Say nothing but the number of lines below in which the string "Fallecimiento" appears.

────────────────────

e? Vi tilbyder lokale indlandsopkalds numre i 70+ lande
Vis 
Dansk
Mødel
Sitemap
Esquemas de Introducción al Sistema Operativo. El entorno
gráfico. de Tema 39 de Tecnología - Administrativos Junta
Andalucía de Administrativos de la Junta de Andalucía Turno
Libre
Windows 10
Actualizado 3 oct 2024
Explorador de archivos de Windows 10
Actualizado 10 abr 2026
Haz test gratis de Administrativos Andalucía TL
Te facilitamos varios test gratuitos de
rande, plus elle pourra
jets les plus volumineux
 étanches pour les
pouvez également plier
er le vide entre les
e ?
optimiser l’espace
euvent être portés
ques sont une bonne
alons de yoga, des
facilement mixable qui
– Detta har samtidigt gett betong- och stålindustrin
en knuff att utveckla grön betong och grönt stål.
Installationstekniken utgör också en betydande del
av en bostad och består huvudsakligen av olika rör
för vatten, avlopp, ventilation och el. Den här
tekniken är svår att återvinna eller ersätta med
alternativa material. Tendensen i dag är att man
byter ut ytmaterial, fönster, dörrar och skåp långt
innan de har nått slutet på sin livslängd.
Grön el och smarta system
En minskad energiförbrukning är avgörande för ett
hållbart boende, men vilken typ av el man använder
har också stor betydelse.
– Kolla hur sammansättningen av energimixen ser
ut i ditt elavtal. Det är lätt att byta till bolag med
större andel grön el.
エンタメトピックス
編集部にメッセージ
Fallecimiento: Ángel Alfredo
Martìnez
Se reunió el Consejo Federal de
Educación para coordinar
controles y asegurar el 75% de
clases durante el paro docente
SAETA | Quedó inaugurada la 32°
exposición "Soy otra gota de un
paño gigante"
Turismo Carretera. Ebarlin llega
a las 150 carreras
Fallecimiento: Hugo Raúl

────────────────────

— RESPONSE AREA —
2